The preceding remarks are somewhat philosophical, and they reflect my (limited) experience of thinking about these kinds of questions. If you look at the proofs in the link above, it may not be obvious that they are relevant, but I believe that they in fact do have some relevance: e.g. you will see that the arguments reduce to considering integer rather than rational polynomials, and that growth considerations play a key role. Another thing you will see is that certain auxiliary polynomials enter the proof, and a key fact about them is that they have a high order of vanishing at their zeroes. The appearance of auxiliary polynomials, often with a high order of vanishing, is ubiquitous in this theory.

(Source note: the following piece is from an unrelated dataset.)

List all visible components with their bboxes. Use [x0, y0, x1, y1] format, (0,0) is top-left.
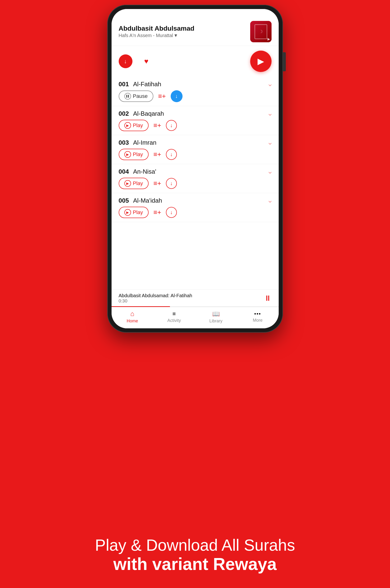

One more (somewhat cultural) remark: Roth's theorem, for which he got the Fields medal, is the ultimate strengthening of Liouville's theorem: he shows that if $\alpha$ is irrational algebraic, then one can't do better than $O(q^{-2})$ in the problem of Diophantine approximation discussed above. The proof involves (among other things) constructions with auxiliary polynomials. So my impression is that Liouville, Hermite, and Lindemann (and there are probably other names that should be here) invented a new subject, namely Diophantine approximation and transcendence theory, whose modern methods are an outgrowth of the methods that they introduced.

P.S. Reading the first few pages of Baker's book Transcendental Number Theory (Google Books link) might help.

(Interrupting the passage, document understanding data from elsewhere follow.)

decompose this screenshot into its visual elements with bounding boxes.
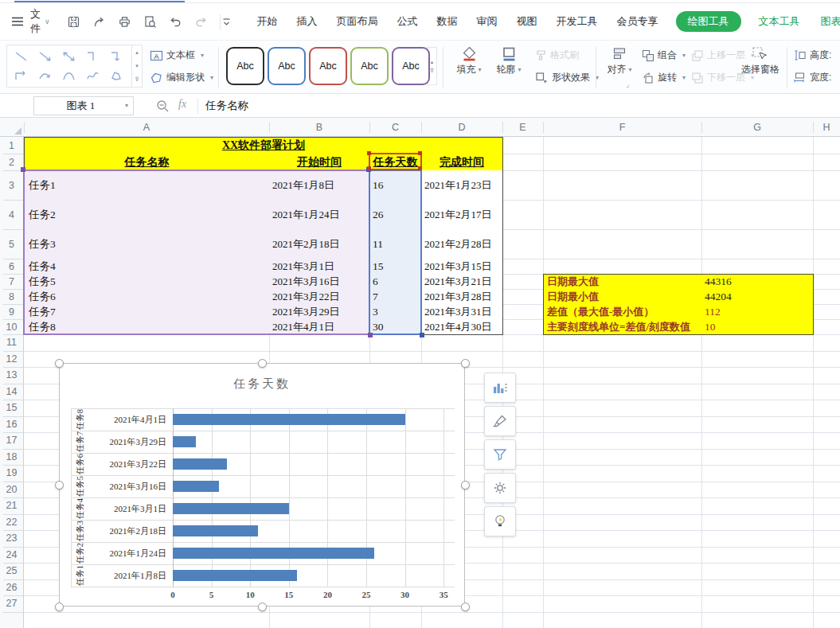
info-value-cell[interactable]: 10 — [701, 319, 814, 335]
info-label-cell[interactable]: 日期最大值 — [543, 274, 702, 290]
column-header-divider — [369, 122, 370, 133]
gridline-v — [701, 137, 702, 628]
row-header-19[interactable]: 19 — [0, 465, 23, 482]
info-value-cell[interactable]: 44316 — [701, 274, 814, 290]
x-axis-tick-label: 30 — [392, 590, 419, 599]
chart-resize-handle[interactable] — [55, 359, 64, 368]
row-header-16[interactable]: 16 — [0, 416, 23, 433]
chart-resize-handle[interactable] — [461, 481, 470, 490]
bar-任务3[interactable] — [173, 525, 258, 536]
column-header-C[interactable]: C — [369, 118, 421, 137]
chart-gridline — [443, 408, 444, 587]
column-header-divider — [24, 122, 25, 133]
chart-resize-handle[interactable] — [258, 359, 267, 368]
row-header-15[interactable]: 15 — [0, 400, 23, 416]
category-range-highlight-handle[interactable] — [368, 333, 373, 337]
row-header-2[interactable]: 2 — [0, 154, 23, 170]
row-header-22[interactable]: 22 — [0, 514, 23, 531]
column-header-F[interactable]: F — [543, 118, 701, 137]
row-header-5[interactable]: 5 — [0, 229, 23, 259]
chart-plot-area: 05101520253035任务82021年4月1日任务72021年3月29日任… — [60, 364, 466, 607]
row-header-10[interactable]: 10 — [0, 319, 23, 334]
task-end-cell[interactable]: 2021年2月17日 — [421, 200, 503, 230]
column-header-B[interactable]: B — [269, 118, 369, 137]
row-header-12[interactable]: 12 — [0, 351, 23, 368]
column-header-A[interactable]: A — [24, 118, 269, 137]
info-label-cell[interactable]: 日期最小值 — [543, 289, 702, 305]
chart-resize-handle[interactable] — [461, 603, 470, 611]
bar-任务2[interactable] — [173, 548, 374, 559]
chart-filter-button[interactable] — [484, 439, 516, 470]
bar-任务5[interactable] — [173, 481, 219, 492]
chart-settings-button[interactable] — [484, 473, 516, 503]
info-value-cell[interactable]: 112 — [701, 304, 814, 320]
series-name-handle[interactable] — [367, 151, 371, 155]
series-name-handle[interactable] — [418, 151, 422, 155]
task-end-cell[interactable]: 2021年3月21日 — [421, 274, 503, 290]
bar-任务8[interactable] — [173, 414, 405, 425]
row-header-9[interactable]: 9 — [0, 304, 23, 319]
chart-gridline — [366, 408, 367, 587]
task-end-cell[interactable]: 2021年3月15日 — [421, 259, 503, 275]
table-header-1[interactable]: 任务名称 — [24, 154, 270, 171]
row-header-27[interactable]: 27 — [0, 595, 23, 612]
column-header-E[interactable]: E — [502, 118, 543, 137]
row-header-6[interactable]: 6 — [0, 259, 23, 274]
series-name-handle[interactable] — [418, 166, 422, 170]
task-end-cell[interactable]: 2021年4月30日 — [421, 319, 503, 335]
task-days-chart[interactable]: 任务天数 05101520253035任务82021年4月1日任务72021年3… — [59, 363, 465, 607]
bar-任务7[interactable] — [173, 436, 196, 447]
table-header-2[interactable]: 开始时间 — [269, 154, 370, 171]
row-header-4[interactable]: 4 — [0, 200, 23, 229]
column-header-D[interactable]: D — [421, 118, 502, 137]
gridline-v — [813, 137, 814, 628]
chart-gridline — [405, 408, 406, 587]
chart-resize-handle[interactable] — [461, 359, 470, 368]
category-name-text: 任务3 — [75, 521, 86, 541]
info-label-cell[interactable]: 主要刻度线单位=差值/刻度数值 — [543, 319, 702, 335]
row-header-11[interactable]: 11 — [0, 334, 23, 351]
task-end-cell[interactable]: 2021年2月28日 — [421, 229, 503, 259]
info-label-cell[interactable]: 差值（最大值-最小值） — [543, 304, 702, 320]
category-name-label: 任务4 — [71, 497, 90, 520]
row-header-8[interactable]: 8 — [0, 289, 23, 304]
table-header-4[interactable]: 完成时间 — [421, 154, 503, 171]
row-header-20[interactable]: 20 — [0, 482, 23, 498]
info-value-cell[interactable]: 44204 — [701, 289, 814, 305]
row-header-24[interactable]: 24 — [0, 547, 23, 564]
bar-任务1[interactable] — [173, 570, 297, 581]
row-header-23[interactable]: 23 — [0, 530, 23, 547]
row-header-21[interactable]: 21 — [0, 497, 23, 514]
row-header-3[interactable]: 3 — [0, 170, 23, 200]
bar-任务6[interactable] — [173, 458, 227, 470]
row-header-26[interactable]: 26 — [0, 579, 23, 596]
row-header-25[interactable]: 25 — [0, 563, 23, 579]
category-range-highlight-handle[interactable] — [21, 167, 25, 172]
column-header-divider — [701, 122, 702, 133]
row-header-1[interactable]: 1 — [0, 137, 23, 154]
series-name-handle[interactable] — [367, 166, 371, 170]
task-end-cell[interactable]: 2021年3月31日 — [421, 304, 503, 320]
chart-resize-handle[interactable] — [258, 603, 267, 611]
chart-resize-handle[interactable] — [55, 603, 64, 611]
x-axis-tick-label: 35 — [430, 590, 457, 599]
chart-styles-button[interactable] — [484, 406, 516, 436]
row-header-7[interactable]: 7 — [0, 274, 23, 289]
sheet-title-cell[interactable]: XX软件部署计划 — [24, 137, 503, 154]
bar-任务4[interactable] — [173, 503, 289, 514]
column-header-divider — [269, 122, 270, 133]
column-header-H[interactable]: H — [813, 118, 840, 137]
column-header-G[interactable]: G — [701, 118, 813, 137]
x-axis-tick-label: 10 — [236, 590, 264, 599]
select-all-corner[interactable] — [0, 118, 24, 137]
chart-elements-button[interactable] — [484, 373, 516, 403]
row-header-17[interactable]: 17 — [0, 432, 23, 449]
values-range-highlight-handle[interactable] — [420, 333, 424, 337]
row-header-14[interactable]: 14 — [0, 384, 23, 400]
row-header-13[interactable]: 13 — [0, 367, 23, 384]
row-header-18[interactable]: 18 — [0, 449, 23, 466]
task-end-cell[interactable]: 2021年1月23日 — [421, 170, 503, 201]
chart-resize-handle[interactable] — [55, 481, 64, 490]
chart-ideas-button[interactable] — [484, 506, 516, 536]
task-end-cell[interactable]: 2021年3月28日 — [421, 289, 503, 305]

As mentioned above, it can be easily proven that e is transcendental. One can then combine it with $e^{iπ}+1=0$ (Euler's equation). Lindemann (I think) proved that if $e^x+1=0$, then $x$ has to be transcendental. And since $i$π is transcendental, ($i$ is obviously algebraic), π has to be transcendental, too. So, this way the proof seems rather easy, but there are much more complicated ways to prove it (as far as I know), which I will leave for others to elaborate on.